[[ Given data open ]]
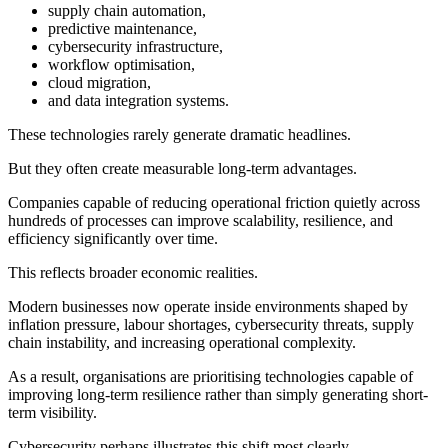
supply chain automation,
predictive maintenance,
cybersecurity infrastructure,
workflow optimisation,
cloud migration,
and data integration systems.
These technologies rarely generate dramatic headlines.
But they often create measurable long-term advantages.
Companies capable of reducing operational friction quietly across
hundreds of processes can improve scalability, resilience, and
efficiency significantly over time.
This reflects broader economic realities.
Modern businesses now operate inside environments shaped by
inflation pressure, labour shortages, cybersecurity threats, supply
chain instability, and increasing operational complexity.
As a result, organisations are prioritising technologies capable of
improving long-term resilience rather than simply generating short-
term visibility.
Cybersecurity perhaps illustrates this shift most clearly.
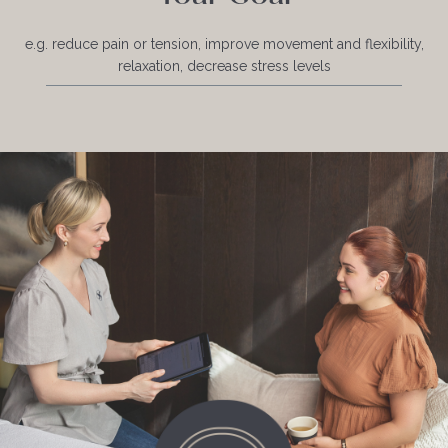
e.g. reduce pain or tension, improve movement and flexibility,
relaxation, decrease stress levels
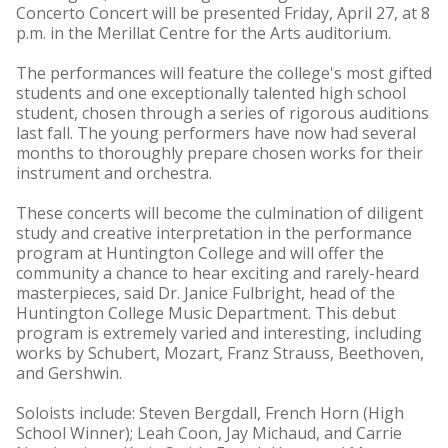
Concerto Concert will be presented Friday, April 27, at 8
p.m. in the Merillat Centre for the Arts auditorium.
The performances will feature the college's most gifted
students and one exceptionally talented high school
student, chosen through a series of rigorous auditions
last fall. The young performers have now had several
months to thoroughly prepare chosen works for their
instrument and orchestra.
These concerts will become the culmination of diligent
study and creative interpretation in the performance
program at Huntington College and will offer the
community a chance to hear exciting and rarely-heard
masterpieces, said Dr. Janice Fulbright, head of the
Huntington College Music Department. This debut
program is extremely varied and interesting, including
works by Schubert, Mozart, Franz Strauss, Beethoven,
and Gershwin.
Soloists include: Steven Bergdall, French Horn (High
School Winner); Leah Coon, Jay Michaud, and Carrie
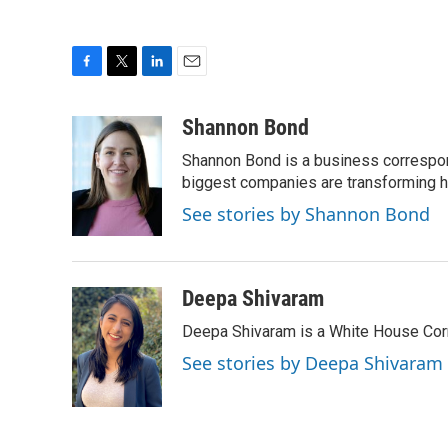
F
T
L
E
a
w
i
m
c
i
n
a
Shannon Bond
e
t
k
i
Shannon Bond is a business correspon
b
t
e
l
o
e
d
biggest companies are transforming 
o
r
I
See stories by Shannon Bond
k
n
Deepa Shivaram
Deepa Shivaram is a White House Cor
See stories by Deepa Shivaram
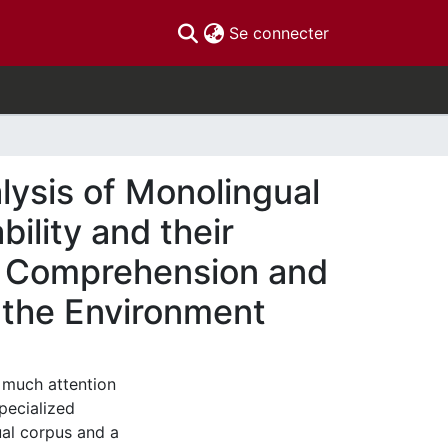
(current)
Se connecter
lysis of Monolingual
ility and their
s’ Comprehension and
f the Environment
 much attention
specialized
al corpus and a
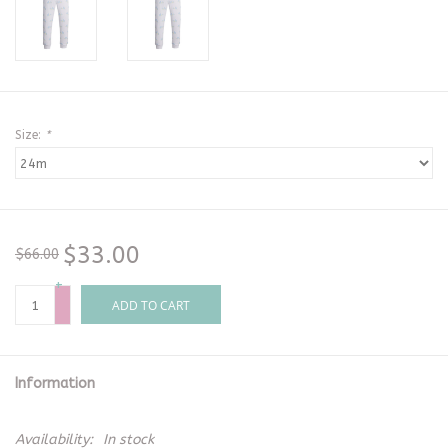
Size:
*
$33.00
$66.00
+
-
ADD TO CART
Information
Availability:
In stock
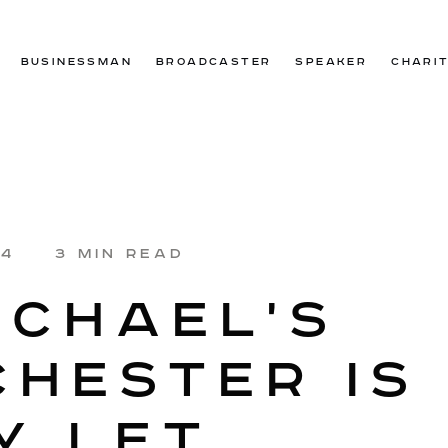
BUSINESSMAN
BROADCASTER
SPEAKER
CHARI
24
3 MIN READ
ICHAEL'S
HESTER IS
Y LET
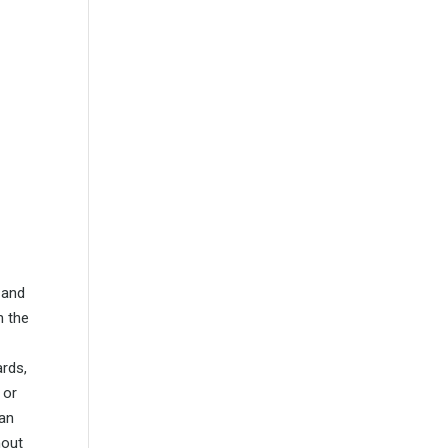
 and
n the
ards,
 or
can
hout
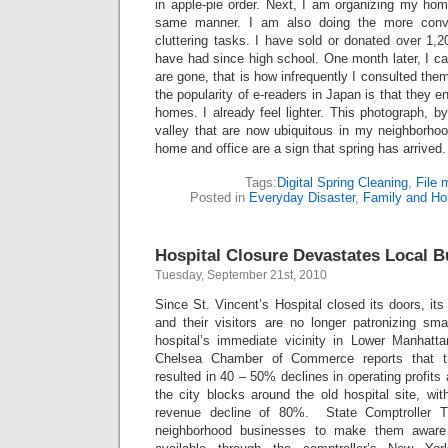
in apple-pie order. Next, I am organizing my hom
same manner. I am also doing the more conve
cluttering tasks. I have sold or donated over 1,
have had since high school. One month later, I 
are gone, that is how infrequently I consulted them
the popularity of e-readers in Japan is that they en
homes. I already feel lighter. This photograph, by 
valley that are now ubiquitous in my neighborhoo
home and office are a sign that spring has arrived.
Tags:
Digital Spring Cleaning
,
File
Posted in
Everyday Disaster
,
Family and H
Hospital Closure Devastates Local 
Tuesday, September 21st, 2010
Since St. Vincent’s Hospital closed its doors, it
and their visitors are no longer patronizing sma
hospital’s immediate vicinity in Lower Manhatt
Chelsea Chamber of Commerce reports that th
resulted in 40 – 50% declines in operating profit
the city blocks around the old hospital site, wi
revenue decline of 80%. State Comptroller 
neighborhood businesses to make them aware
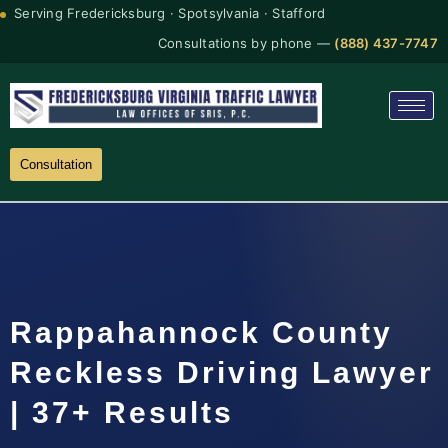
Serving Fredericksburg · Spotsylvania · Stafford
Consultations by phone —
(888) 437-7747
Consultation
Rappahannock County
Reckless Driving Lawyer
| 37+ Results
[[ Given data closed ]]
What the exercise asks
Working from the records above, find how many lines contain the string "have" and answer with the bare number.

Result of this task
3